It’s April 1, and you know what that means: The start of Earth Month!
We’re lucky to call this beautiful planet home but it needs our help to stay healthy and clean. Fortunately, there are easy ways for all of us to do our part in protecting the planet. Keep scrolling for three simple ways to boost the sustainability of your eating habits.
Waste Less Food
So here’s the thing about food waste: When you toss food, you’re not just throwing away money and resources, you’re also contributing to the Earth’s greenhouse gas (GHG) problem. Food waste alone represents 8% of total GHG emissions, making it almost equivalent (87%) to global road transport emissions.1 Here are a few easy ways to reduce your food waste:
- Keep tabs on which foods you actually eat and which usually end up in the trash. This will help you tweak your shopping habits, plan your meals and offer opportunities for cost savings.
- The fridge is a hot spot for food waste, but a little organization can help. Make sure older foods are toward the front and easy to access so they get used up before spoiling. It’s hard to use what you can’t see.
Cut Down on Plastic
From shopping and packing to eating and storing, most of us have a long way to go in reducing the single-use plastics we use for food. Plastic shopping bags can take up to 1,000 years to break up into pieces2, and The Ocean Conservancy lists plastic cutlery as one of the “most deadly” items to sea turtles, birds and mammals because it’s often mistaken for food. Try opting for reusable versions of these common plastic items:
- Shopping bags
- To-go cups
- Storage bags
Cook with Mushrooms
Mushrooms are not only healthy on the plate, they’re also gentle on the planet. Researchers have noted mushrooms can be considered one of the most sustainably produced foods in the United States.3 They require very few resources to grow and put recycled materials to use. Producing one pound of mushrooms requires only 1.0 KWH of electricity and 1.8 gallons of water, a fraction of what’s required for many other foods.3 Plus, mushrooms grow in beds of composted agricultural materials and, once they’re harvested, the soil is recycled for multiple uses, including potting soil.

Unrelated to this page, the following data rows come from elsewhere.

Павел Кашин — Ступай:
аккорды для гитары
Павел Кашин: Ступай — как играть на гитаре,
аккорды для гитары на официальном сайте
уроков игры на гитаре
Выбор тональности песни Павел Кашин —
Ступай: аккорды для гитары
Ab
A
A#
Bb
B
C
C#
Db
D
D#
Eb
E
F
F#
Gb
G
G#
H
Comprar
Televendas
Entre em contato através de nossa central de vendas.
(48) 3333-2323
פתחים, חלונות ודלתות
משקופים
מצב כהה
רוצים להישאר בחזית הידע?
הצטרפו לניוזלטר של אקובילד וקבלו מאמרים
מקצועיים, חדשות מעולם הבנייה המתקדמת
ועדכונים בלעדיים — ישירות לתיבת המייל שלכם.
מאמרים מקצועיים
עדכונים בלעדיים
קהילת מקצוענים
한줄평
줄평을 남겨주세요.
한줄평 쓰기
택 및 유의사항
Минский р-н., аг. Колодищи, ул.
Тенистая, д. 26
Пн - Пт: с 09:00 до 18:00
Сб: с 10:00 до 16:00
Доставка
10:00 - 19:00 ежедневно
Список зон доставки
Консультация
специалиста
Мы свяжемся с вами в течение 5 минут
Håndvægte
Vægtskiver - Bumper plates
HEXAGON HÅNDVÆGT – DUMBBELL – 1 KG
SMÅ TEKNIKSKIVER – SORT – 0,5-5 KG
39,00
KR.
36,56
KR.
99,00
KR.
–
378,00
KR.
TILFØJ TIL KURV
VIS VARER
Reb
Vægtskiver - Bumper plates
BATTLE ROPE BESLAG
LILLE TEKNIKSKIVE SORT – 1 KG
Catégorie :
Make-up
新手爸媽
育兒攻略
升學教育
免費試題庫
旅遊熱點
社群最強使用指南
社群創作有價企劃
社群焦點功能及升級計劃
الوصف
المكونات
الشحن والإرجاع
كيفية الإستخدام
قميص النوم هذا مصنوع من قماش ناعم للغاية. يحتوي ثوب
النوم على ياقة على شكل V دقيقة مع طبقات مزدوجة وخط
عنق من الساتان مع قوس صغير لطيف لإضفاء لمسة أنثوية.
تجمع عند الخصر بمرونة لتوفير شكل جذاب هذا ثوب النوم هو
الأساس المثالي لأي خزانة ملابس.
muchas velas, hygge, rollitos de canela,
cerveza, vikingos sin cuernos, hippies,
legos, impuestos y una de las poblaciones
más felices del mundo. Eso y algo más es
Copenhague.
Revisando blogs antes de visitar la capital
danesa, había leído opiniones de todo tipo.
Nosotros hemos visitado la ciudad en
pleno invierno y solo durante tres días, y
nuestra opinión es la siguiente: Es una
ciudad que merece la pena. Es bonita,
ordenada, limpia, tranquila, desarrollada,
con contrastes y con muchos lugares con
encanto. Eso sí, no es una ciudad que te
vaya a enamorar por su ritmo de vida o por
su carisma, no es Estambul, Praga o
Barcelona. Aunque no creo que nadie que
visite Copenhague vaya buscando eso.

Pick a recipe below and get cooking with mushrooms.
Grilled Portabella Gyros With Yogurt Dill Sauce
One-Pan Marsala Inspired Chicken and Veggies
Lasagna Stuffed Portabella Mushrooms
1Food Wastage Footprint & Climate Change. Food and Agriculture Organization of the United Nations website. Available at: http://www.fao.org/3/bb144e/bb144e.pdf. Accessed March 3, 2021.
2Cho, R. Plastic, Paper or Cotton: Which Shopping Bag is Best? Columbia University Earth Institute website. Available at: https://blogs.ei.columbia.edu/2020/04/30/plastic-paper-cotton-bags/. April 30, 2020. Accessed March 3, 2021.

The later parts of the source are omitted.